For my second summer nano book, I'm writing a horror that is loosely based on James Cameron's descent down to the bottom of Challenger Deep (in the Mariana Trench). When I say "loosely", I mean that my protag is basically a fictional version of JC. I'm even using amalgamized material taken from his direct quotes of the expedition.
Of course, where my story differs from real life is that my protag discovers a giant stone door seven miles under the ocean's surface - something that, at least according to JC's official report - does not exist.
Anyway - as a writer, how close do you wander to the truth when you're writing? The entire premise of my story is based upon an actual real-life event (Deepsea Challenger, for those interested. Read up. It's fascinating material) using real-life scenarios and even the doings of real people. Obviously I'm changing names and personalities.

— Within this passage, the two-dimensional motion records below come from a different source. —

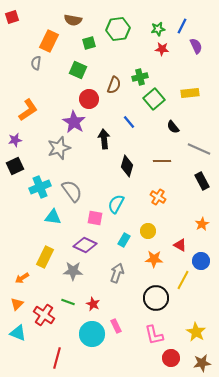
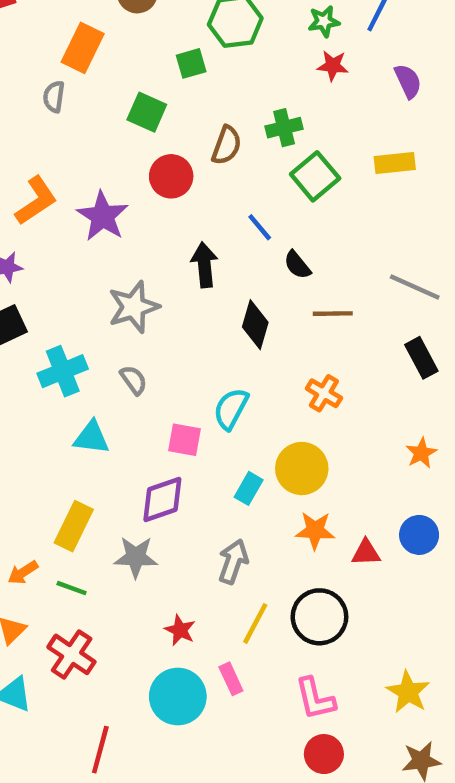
green square: (89, 43) -> (191, 63), moved
purple semicircle: (196, 46) -> (408, 81), moved
purple star: (74, 122) -> (103, 216), moved
black semicircle: (173, 127) -> (297, 265), moved
gray star: (59, 148) -> (134, 307), moved
gray semicircle: (72, 191) -> (134, 380), size x0.6
yellow circle: (148, 231) -> (302, 469), size x1.5
purple diamond: (85, 245) -> (162, 499), turned -45
red triangle: (180, 245) -> (366, 553), moved, turned -32
yellow line: (183, 280) -> (255, 623), moved
green line: (68, 302) -> (72, 588), moved
red circle: (171, 358) -> (324, 754), moved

But am I asking for trouble by using such a documented and lime-lighted scenario?
(Especially when JC's movie about the trench comes out in the near-future?)
Posted by Robert Nowall (Member # 2764) on :
Some bozo just published a book about the Titanic's "rescue ship," the Carpathia---taking the location of Carpathia, and some well-worn myths and legends thereof, and inventing things that happened to real people in the course of it all. (I didn't buy the book---it's another of those things where I was revolted by the idea of it.)
As for JC's trenchwork...well, I know for a fact that my DVD recorder wouldn't let me record his last special on the Titanic on the National Geographic Channel---there's some kind of setting that makes things turn off when some kind of signal is sent. (Since nearly all the channels are digital now, it makes the DVD recorder just about useless to me.)
I think Cameron is a little more sensitive about copyright infringement than some others might be---you might want to de-Cameron-ize your character and the events, create your own characters and settings, maybe put it in a different part of the ocean altogether.
Posted by extrinsic (Member # 8019) on :
The Marianas Trench is a setting situation ripe for dramatic exploration. Beyond that, I don't think any of the other motifs, the persons, the events, the ideas, the plot even, of deep sea explorations rise to a sufficient level of creativity to be original enough for a narrative where a doorway near the trench bottom is discovered. Awe and wonder potential in the latter. But what's the main dramatic complication? In other words, what's the central problem wanting satisfaction?
Deep exploration of the Marianas Trench was partly from scientific curiosity, partly from competitive patriotic drives, partly from personal competitive drives. The problem wanting satisfaction, so to speak, was all over the place. Thus the final outcome was anticlimatic.
Posted by Rhaythe (Member # 7857) on :
Anticlimatic for the casual observer (silt and shrimp). For my protag, the expedition fills a void in his life left by his recently-departed son (cliche alert!!). The rest of the story then deals with what comes out of that door.
No, Lovecraft would not be pleased with my answer to that question. Though the thought did cross my mind.